Extracted page text data:
=== Section Start ===

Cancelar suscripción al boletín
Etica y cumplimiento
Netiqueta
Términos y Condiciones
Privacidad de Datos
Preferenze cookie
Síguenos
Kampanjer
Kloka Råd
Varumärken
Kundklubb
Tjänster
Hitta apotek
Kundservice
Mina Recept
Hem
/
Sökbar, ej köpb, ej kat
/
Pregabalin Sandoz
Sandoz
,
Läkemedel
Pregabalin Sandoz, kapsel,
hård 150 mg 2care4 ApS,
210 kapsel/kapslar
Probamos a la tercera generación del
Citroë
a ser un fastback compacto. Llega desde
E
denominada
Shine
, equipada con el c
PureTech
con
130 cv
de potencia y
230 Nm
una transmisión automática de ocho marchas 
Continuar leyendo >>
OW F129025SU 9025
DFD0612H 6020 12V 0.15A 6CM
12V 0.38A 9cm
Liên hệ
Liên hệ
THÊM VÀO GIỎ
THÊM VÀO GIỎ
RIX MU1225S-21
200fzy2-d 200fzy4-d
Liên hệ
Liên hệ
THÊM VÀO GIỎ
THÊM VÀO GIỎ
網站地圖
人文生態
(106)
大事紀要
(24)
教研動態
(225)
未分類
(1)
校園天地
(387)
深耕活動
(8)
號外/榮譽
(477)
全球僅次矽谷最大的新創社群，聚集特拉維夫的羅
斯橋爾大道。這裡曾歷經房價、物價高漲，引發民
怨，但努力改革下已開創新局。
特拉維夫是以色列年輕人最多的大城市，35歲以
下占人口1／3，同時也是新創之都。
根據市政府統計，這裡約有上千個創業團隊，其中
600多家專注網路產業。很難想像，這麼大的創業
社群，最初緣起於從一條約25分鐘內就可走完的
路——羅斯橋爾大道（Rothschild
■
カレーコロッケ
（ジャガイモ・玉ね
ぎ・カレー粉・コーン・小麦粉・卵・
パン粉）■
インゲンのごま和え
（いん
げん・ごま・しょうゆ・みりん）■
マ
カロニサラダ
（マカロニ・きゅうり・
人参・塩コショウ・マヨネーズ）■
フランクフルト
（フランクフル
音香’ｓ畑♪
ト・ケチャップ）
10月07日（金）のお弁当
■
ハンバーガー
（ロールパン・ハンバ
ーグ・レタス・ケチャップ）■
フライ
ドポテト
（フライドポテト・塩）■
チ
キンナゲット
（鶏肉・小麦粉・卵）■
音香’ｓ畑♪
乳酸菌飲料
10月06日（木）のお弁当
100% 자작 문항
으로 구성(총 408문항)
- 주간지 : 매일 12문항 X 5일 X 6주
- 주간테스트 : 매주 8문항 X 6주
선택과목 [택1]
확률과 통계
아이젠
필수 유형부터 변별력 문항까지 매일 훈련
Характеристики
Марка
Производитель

=== Section End ===

Activity:
Retrieve every line above holding the word "Pregabalin".

Exercise output:
Pregabalin Sandoz
Pregabalin Sandoz, kapsel,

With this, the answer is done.